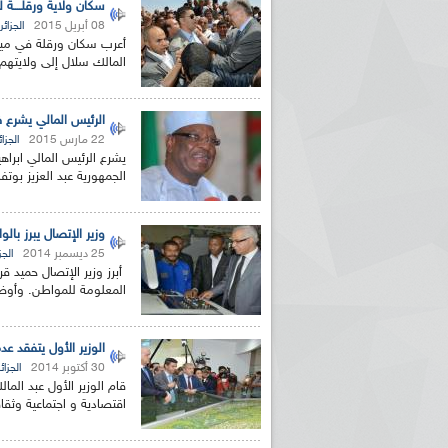
سكان ولاية ورقلــــة 
08 أبريل 2015
الجزائر
أعرب سكان ورقلة في ميكر
المالك سلال إلى ولايته
الرئيس المالي يشرع في
22 مارس 2015
الجزائ
يشرع الرئيس المالي ابراهي
الجمهورية عبد العزيز بوتف
وزير الإتصال يبرز با
25 ديسمبر 2014
الجز
أبرز وزير الإتصال حميد قر
المعلومة للمواطن. وأو
الوزير الأول يتفقد عد
30 أكتوبر 2014
الجزائر
قام الوزير الأول عبد الما
اقتصادية و اجتماعية وثقا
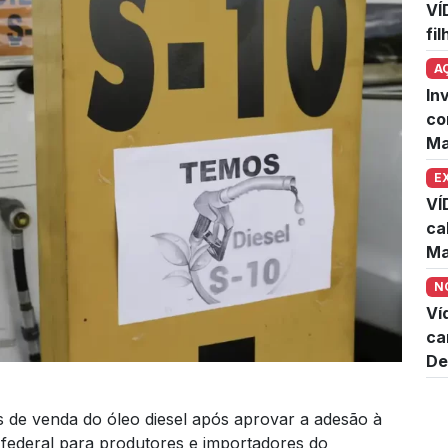
VÍ
fi
A
In
co
Ma
E
VÍ
ca
Ma
N
Ví
ca
De
 de venda do óleo diesel após aprovar a adesão à
federal para produtores e importadores do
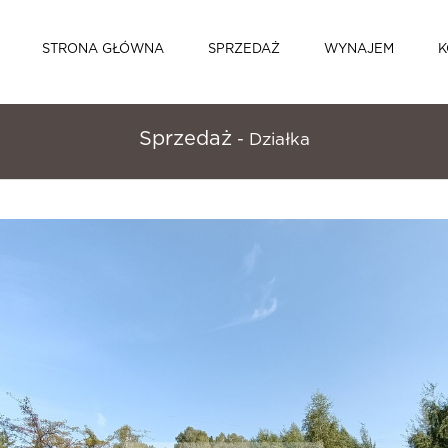
STRONA GŁÓWNA
SPRZEDAŻ
WYNAJEM
K
Sprzedaż
- Działka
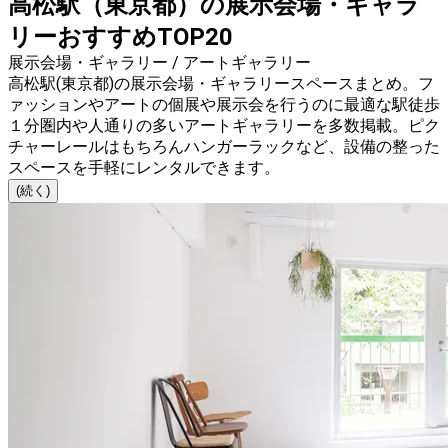
高松駅（東京都）の展示会場・ギャラ
リーおすすめTOP20
展示会場・ギャラリー / アートギャラリー
高松駅(東京都)の展示会場・ギャラリースペースまとめ。フ
ァッションやアートの個展や展示会を行うのに最適な駅徒歩
１分圏内や人通りの多いアートギャラリーを多数掲載。ピク
チャーレールはもちろんハンガーラックなど、設備の整った
スペースを手軽にレンタルできます。
(続く)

++++

Work item. Omit all images when repeating the data above exactly.

Output for this exercise.
سكان ولاية ورقلــــة 
08 أبريل 2015
الجزائر
أعرب سكان ورقلة في ميكر
المالك سلال إلى ولايته
الرئيس المالي يشرع في
22 مارس 2015
الجزائ
يشرع الرئيس المالي ابراهي
الجمهورية عبد العزيز بوتف
وزير الإتصال يبرز با
25 ديسمبر 2014
الجز
أبرز وزير الإتصال حميد قر
المعلومة للمواطن. وأو
الوزير الأول يتفقد عد
30 أكتوبر 2014
الجزائر
قام الوزير الأول عبد الما
اقتصادية و اجتماعية وثقا
VÍ
fi
A
In
co
Ma
E
VÍ
ca
Ma
N
Ví
ca
De
 de venda do óleo diesel após aprovar a adesão à
federal para produtores e importadores do
STRONA GŁÓWNA
SPRZEDAŻ
WYNAJEM
K
Sprzedaż
- Działka
高松駅（東京都）の展示会場・ギャラ
リーおすすめTOP20
展示会場・ギャラリー / アートギャラリー
高松駅(東京都)の展示会場・ギャラリースペースまとめ。フ
ァッションやアートの個展や展示会を行うのに最適な駅徒歩
１分圏内や人通りの多いアートギャラリーを多数掲載。ピク
チャーレールはもちろんハンガーラックなど、設備の整った
スペースを手軽にレンタルできます。
(続く)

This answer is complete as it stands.